Dr. Laerte sofria do coração. Experimentou um tal abalo com a atitude da filha que calculou: “É agora que eu vou ter um colapso”. Todavia, como punha aquela menina acima de tudo e de todos, fez das tripas coração e disse: “Você é quem sabe se deve ou não deve casar. Não quer? Muito bem. Não casa, pronto. E pode contar comigo”. Foi um pânico, no resto da família, quando se soube que Beata não queria casar. A mãe ficou logo com palpitações, falta de ar. Uma solteirona, tia da menina, a interpelou: “Você endoideceu?”. Dr. Laerte teve que ralhar, zangado:
— Vê se não dá palpites, carambolas! E trata de distribuir os doces com a vizinhança.
Quem ficou alucinado foi o noivo. Perguntou ao ex-quase futuro sogro: “O senhor acha isso direito?”. O velho perdeu a paciência:
— Acho, sim. Perfeitamente. Acho. A única coisa que eu acho direito é a felicidade de minha filha.
Como o rapaz insistisse, cassou-lhe a palavra: “Passe bem”.
Numa incompreensão obtusa e dolorosa, as pessoas daquela família se entreolhavam apavoradas. O pai, amargurado, mas sereno, fechou-se novamente com a filha: “Você diz que gosta de outro. Mas quem é o rapaz, minha filha? Ele gosta de ti?”.
Beata teve uma explosão:
— É inútil, papai.
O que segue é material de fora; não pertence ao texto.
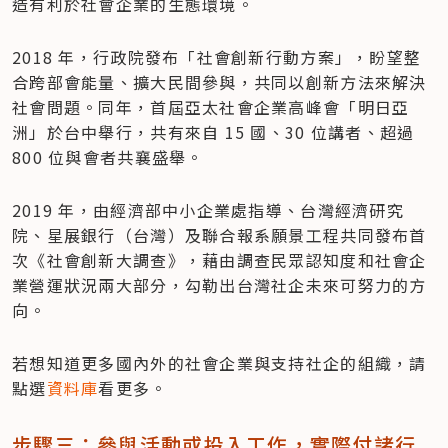
造有利於社會企業的生態環境。
2018 年，行政院發布「社會創新行動方案」，盼望整
合跨部會能量、擴大民間參與，共同以創新方法來解決
社會問題。同年，首屆亞太社會企業高峰會「明日亞
洲」於台中舉行，共有來自 15 國、30 位講者、超過 
800 位與會者共襄盛舉。
2019 年，由經濟部中小企業處指導、台灣經濟研究
院、星展銀行（台灣）及聯合報系願景工程共同發布首
次《社會創新大調查》，藉由調查民眾認知度和社會企
業營運狀況兩大部分，勾勒出台灣社企未來可努力的方
向。
若想知道更多國內外的社會企業與支持社企的組織，請
點選
資料庫
看更多。
步驟三：參與活動或投入工作，實際付諸行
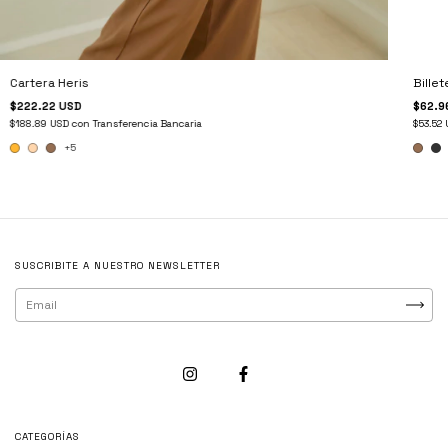
Cartera Heris
Bille
$222.22 USD
$62.9
$188.89 USD
con
Transferencia Bancaria
$53.52
+5
SUSCRIBITE A NUESTRO NEWSLETTER
CATEGORÍAS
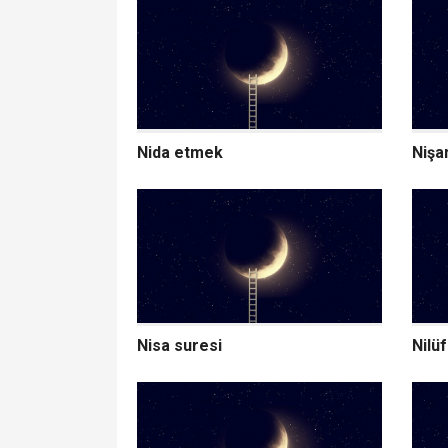
Nida etmek
Nişa
Nisa suresi
Nilüf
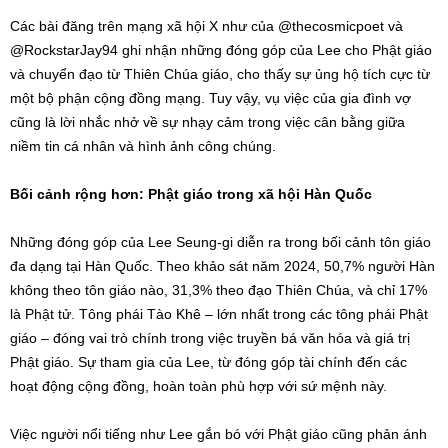
Các bài đăng trên mạng xã hội X như của @thecosmicpoet và
@RockstarJay94 ghi nhận những đóng góp của Lee cho Phật giáo
và chuyển đạo từ Thiên Chúa giáo, cho thấy sự ủng hộ tích cực từ
một bộ phận cộng đồng mạng. Tuy vậy, vụ việc của gia đình vợ
cũng là lời nhắc nhở về sự nhạy cảm trong việc cân bằng giữa
niềm tin cá nhân và hình ảnh công chúng.
Bối cảnh rộng hơn: Phật giáo trong xã hội Hàn Quốc
Những đóng góp của Lee Seung-gi diễn ra trong bối cảnh tôn giáo
đa dạng tại Hàn Quốc. Theo khảo sát năm 2024, 50,7% người Hàn
không theo tôn giáo nào, 31,3% theo đạo Thiên Chúa, và chỉ 17%
là Phật tử. Tông phái Tào Khê – lớn nhất trong các tông phái Phật
giáo – đóng vai trò chính trong việc truyền bá văn hóa và giá trị
Phật giáo. Sự tham gia của Lee, từ đóng góp tài chính đến các
hoạt động cộng đồng, hoàn toàn phù hợp với sứ mệnh này.
Việc người nổi tiếng như Lee gắn bó với Phật giáo cũng phản ánh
Eu não direi. Basta que o senhor saiba o seguinte: eu não poderia me casar com ele, nunca! Nunca!
Até alta noite, dr. Laerte tratou de arrancar da filha a identidade do outro: “Ele tem um nome. Ao menos, o nome. Diz o nome!”. Encarou o pai, numa espécie de desafio: “Nunca!”. Dr. Laerte deixa Beata e vai dizer à esposa: “Deve ser um homem casado”.
No dia seguinte, ou seja, o dia que devia ser do casamento, Beata caiu de cama. E, desde o primeiro momento, disse aos pais, às irmãs, com tranqüila e apavorada certeza:
“Eu vou morrer”. Estiolou-se dia a dia, hora a hora, sem que médico nenhum pudesse explicar ou, sequer, dar um nome ao mal súbito e misterioso que a matava. Em vão perguntavam: “Quem é este homem?”. Ela trancava os lábios e não dizia. Só uma vez, atormentada de febre, balbuciou uma resposta delirante, que ninguém entendeu: “Não é um homem...”. Morreu dois meses depois. As pessoas que a vestiam para o caixão encontraram, entre os seios da morta, o retrato de um gorila monstruoso recortado de um jornal. Ninguém deu a menor importância à fotografia.